The photo in this picture was taken in 2003, about 3 years before Ed lost his battle with brain cancer. He was diagnosed in 2004, and passed away in 2006.
In 2010, on our anniversary, which was April 4, I designed this little vignette, with Ed's picture when he was a little boy, and our picture from 2003. I always loved that picture of him as a kid, because he is holding an airplane. When he grew up and chose a career, it was in the military aircraft industry. The picture looks like one of our grandsons (my son's oldest) at the same age!
Fast forward to 2012.
As I was making my Dogwood Trails quilt this week, I decided to do some machine embroidery to make it more personal. I was babysitting my two grandchildren (not the same one as mentioned above), and my big boy MAC, who will turn 8 next Saturday, was very curious as to what I was doing.
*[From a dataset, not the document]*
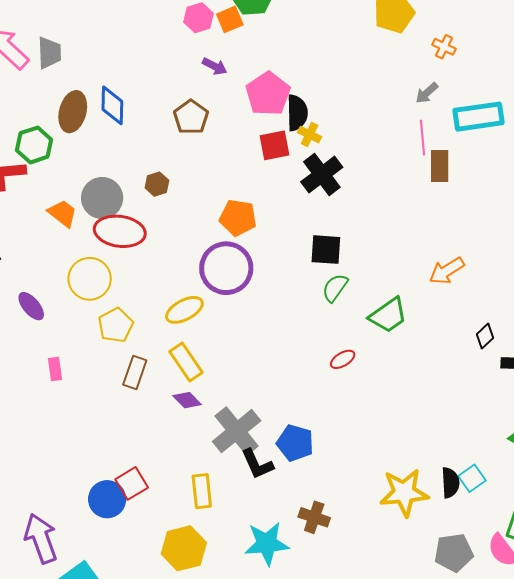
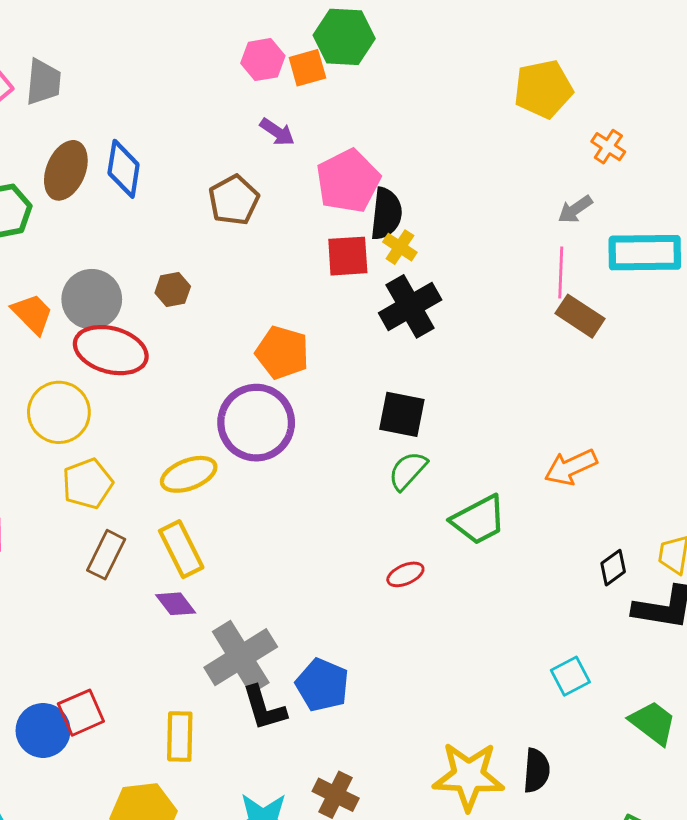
brown rectangle: (440, 166) -> (580, 316), turned -64
cyan square: (472, 478) -> (570, 676), moved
He was interested to see a sewing machine that could run by itself, and he was watching what the words were spelling out.
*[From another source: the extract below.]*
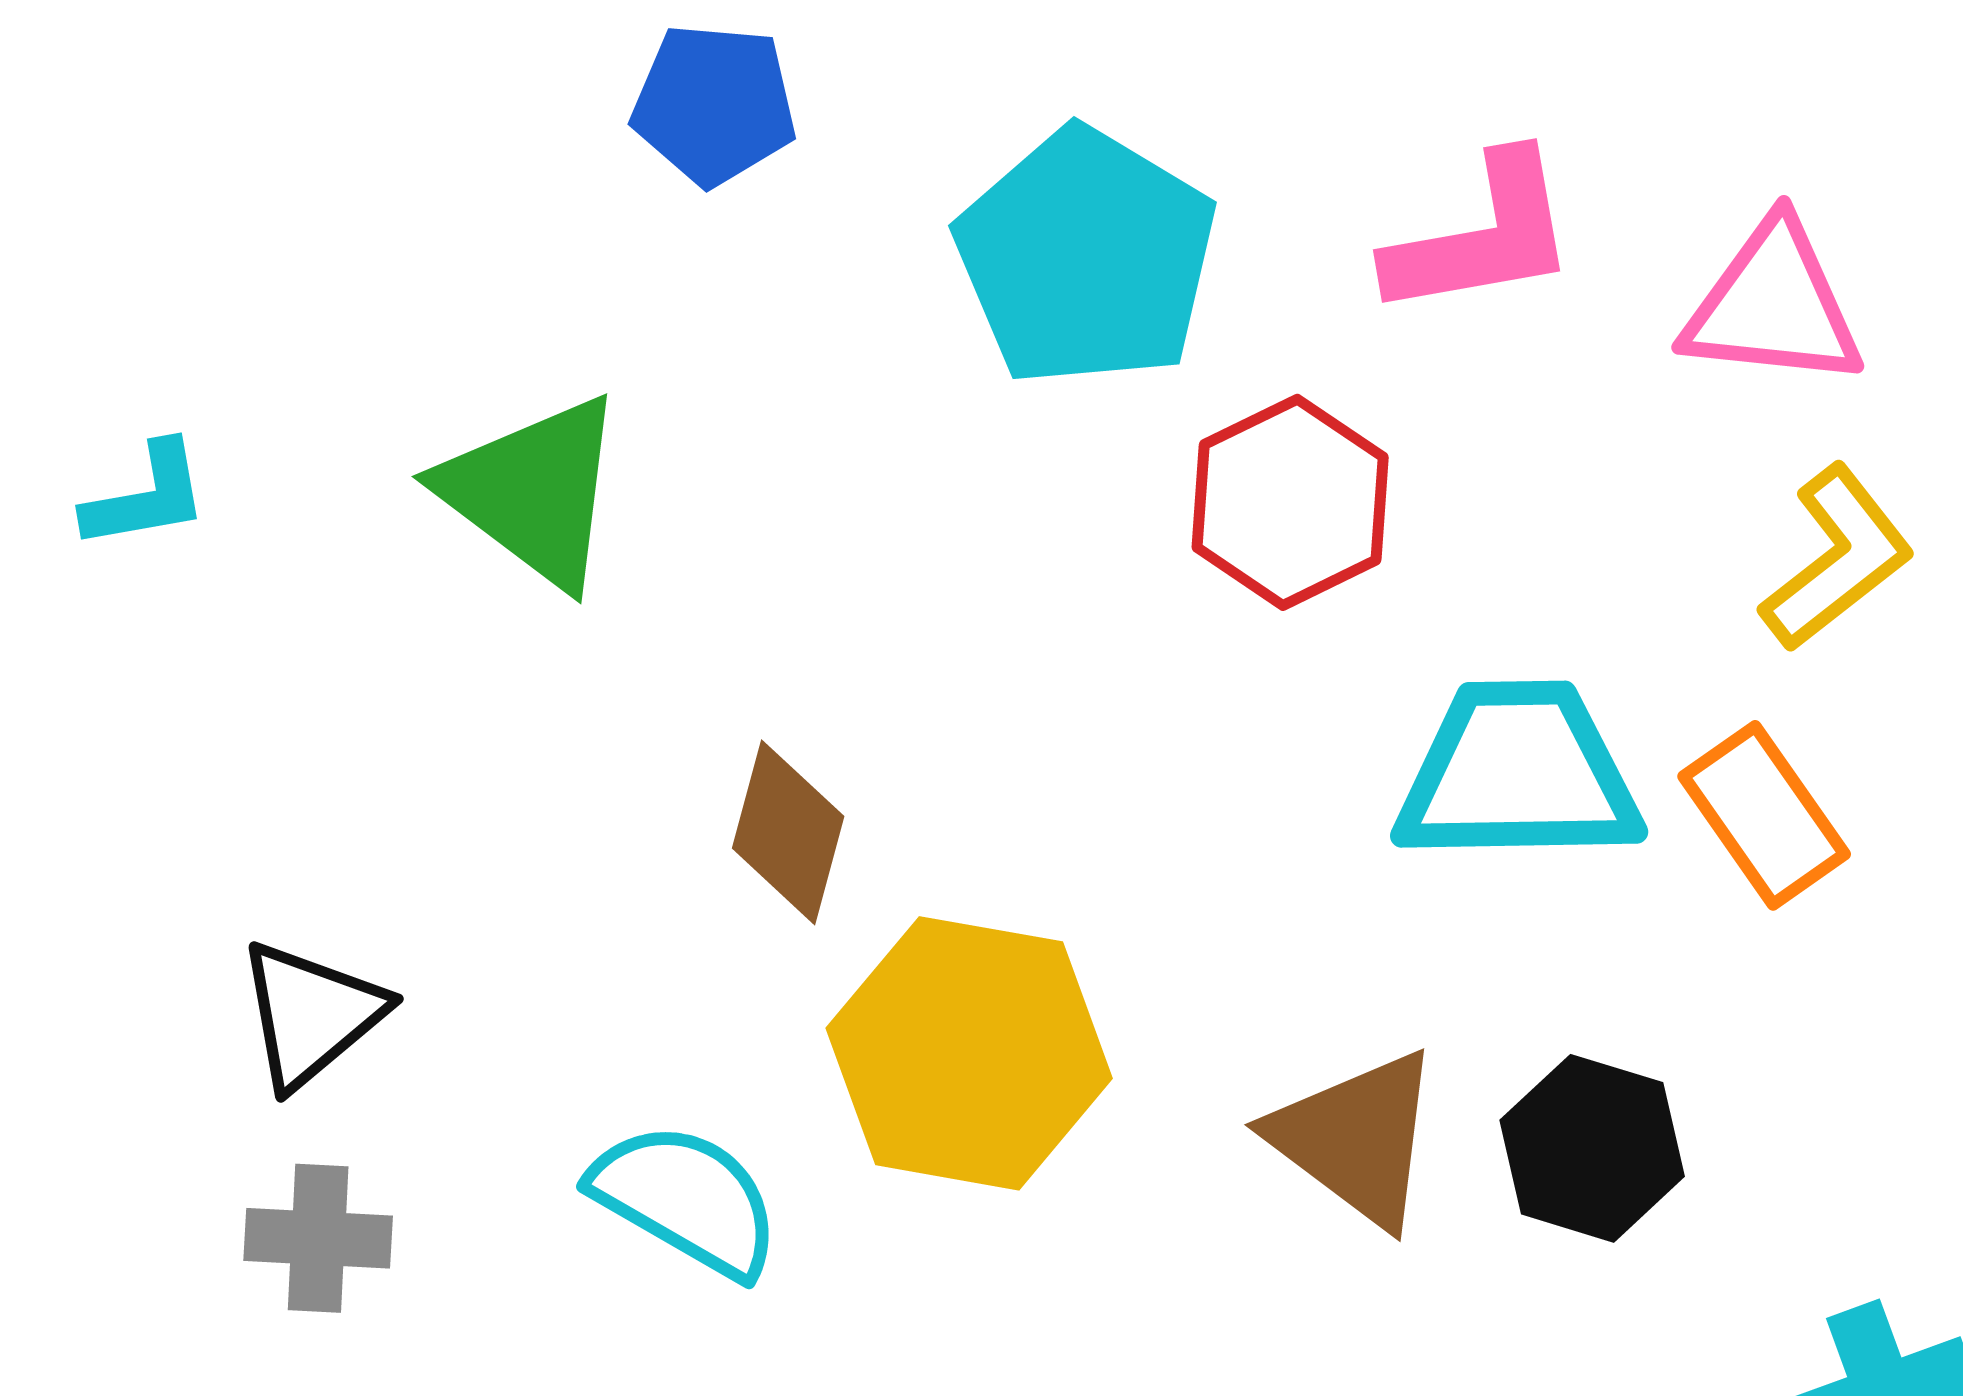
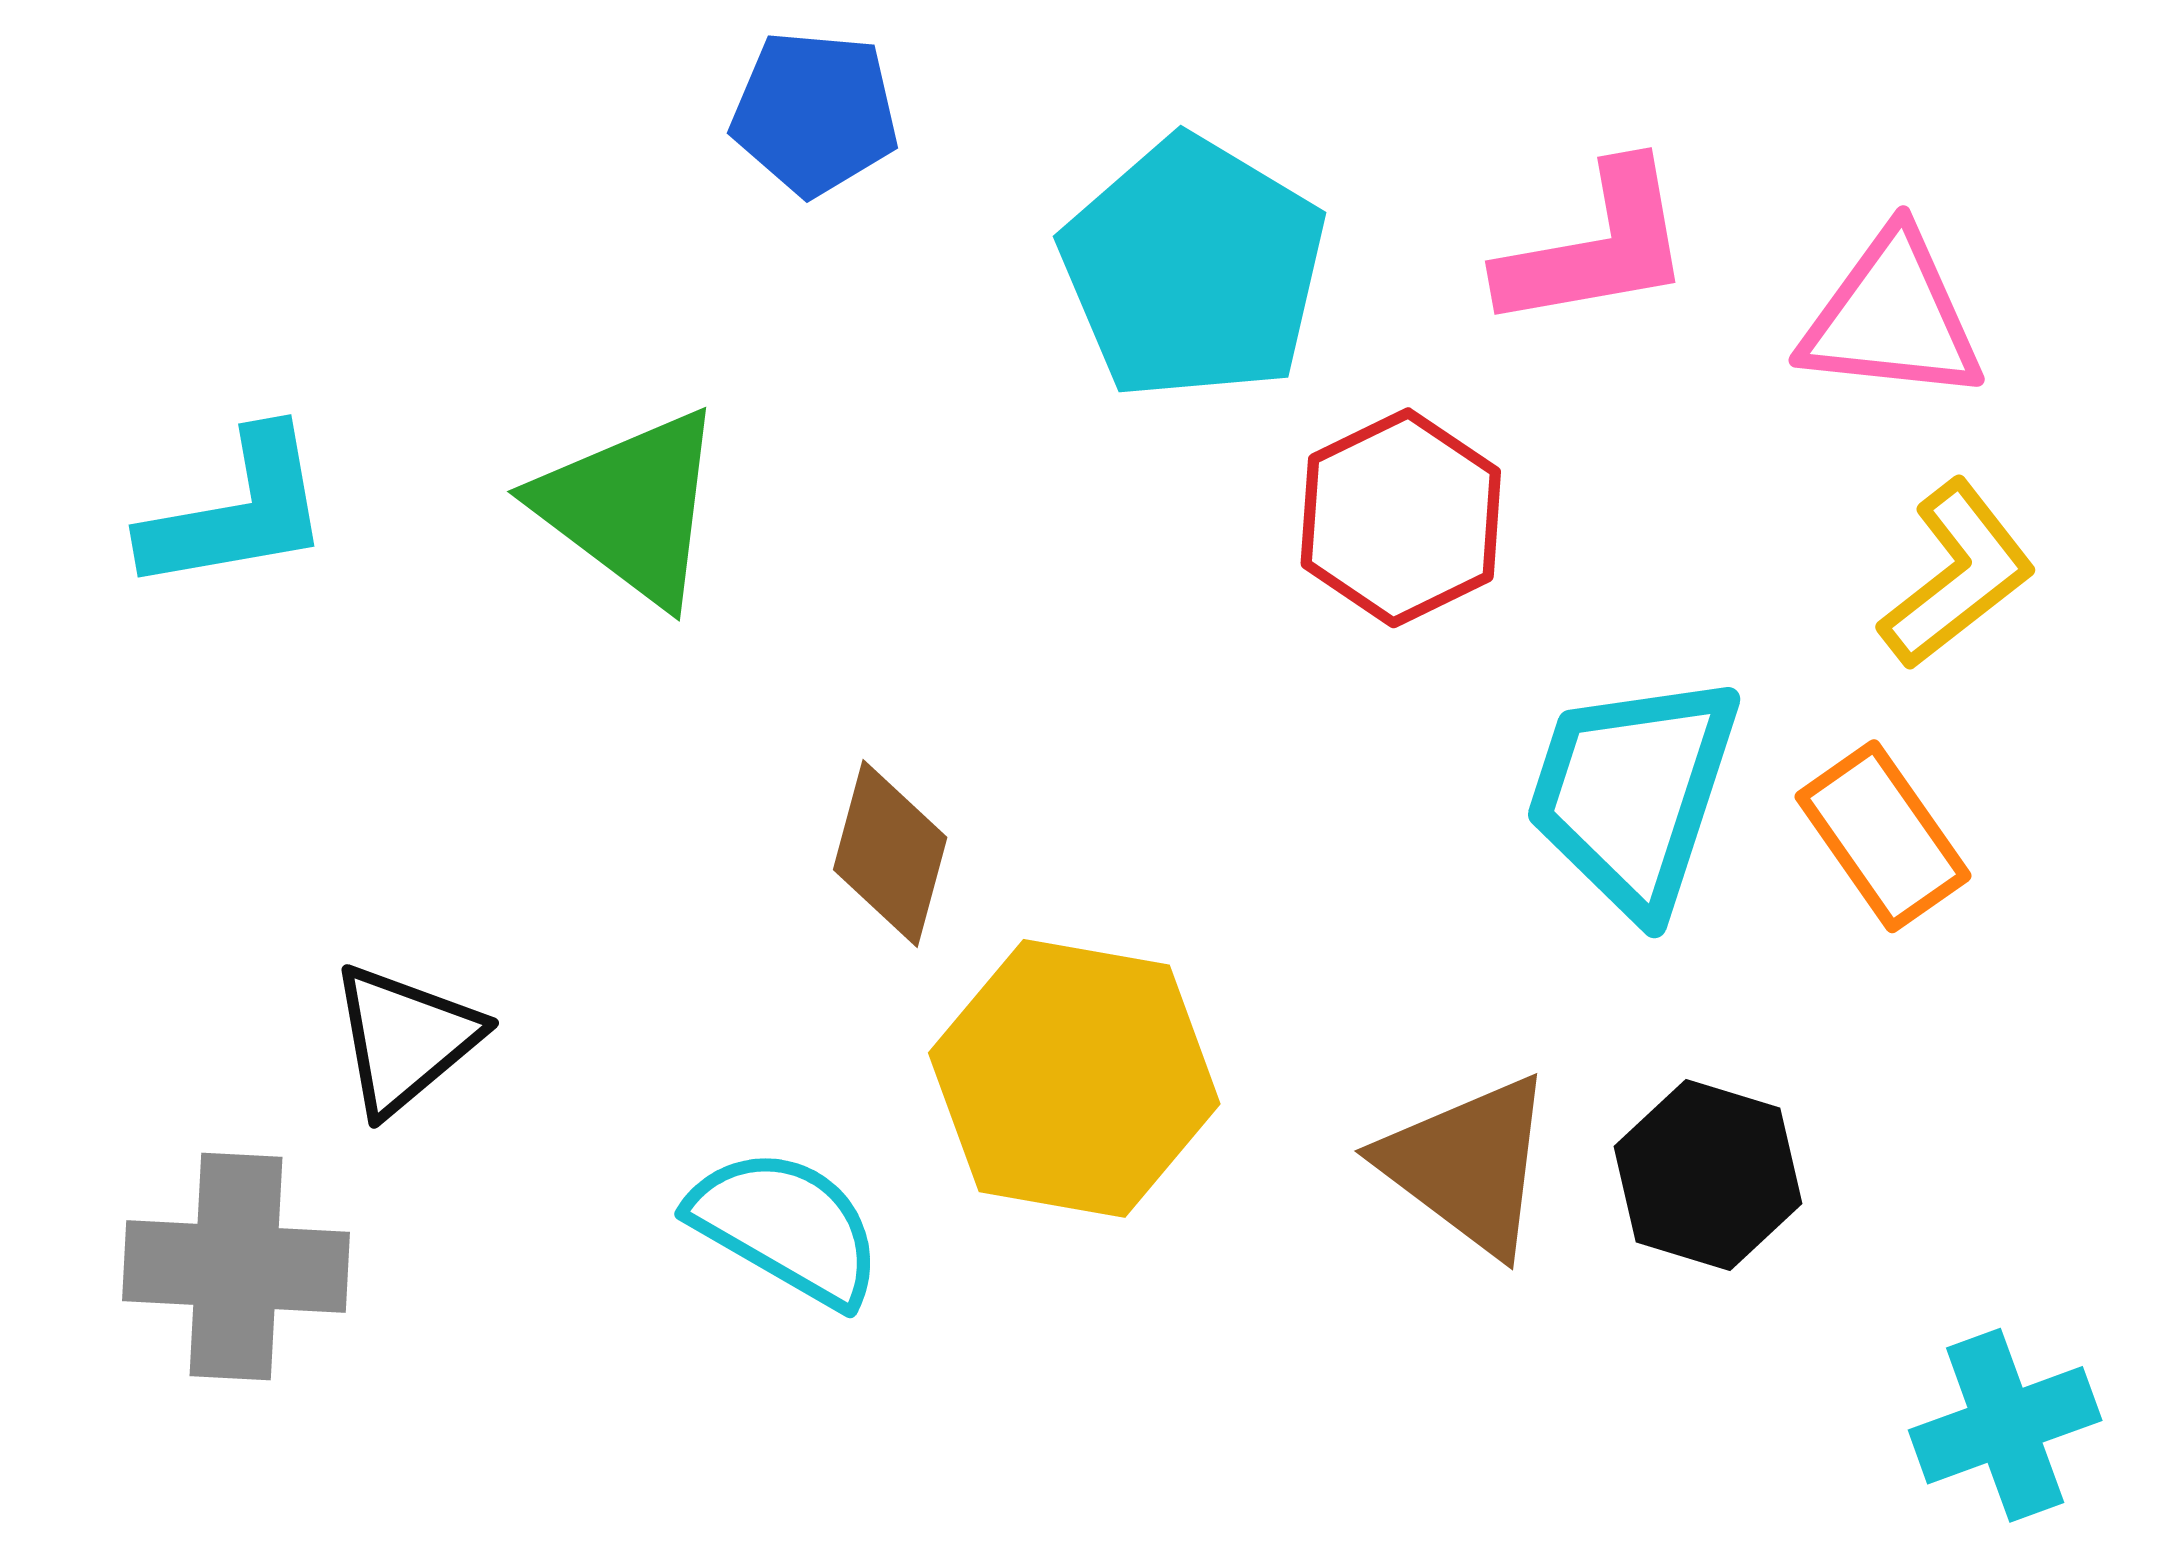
cyan L-shape: (146, 496) -> (237, 512), size x1.5
cyan trapezoid: (1518, 773) -> (1633, 793), turned -71
gray cross: (318, 1238) -> (236, 1267), moved, size x1.5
When I told him my idea for the four blocks, he had a different idea.
This one says our names.
This is our wedding date.
This is a personal message to my late husband, and to all my family.
And this one is the one the 8 year old thought I should change. He said, "It should say--You are here with us" because he reasoned that if we were thinking of Grandpa Ed, then it was the same as if he were here with us, not gone.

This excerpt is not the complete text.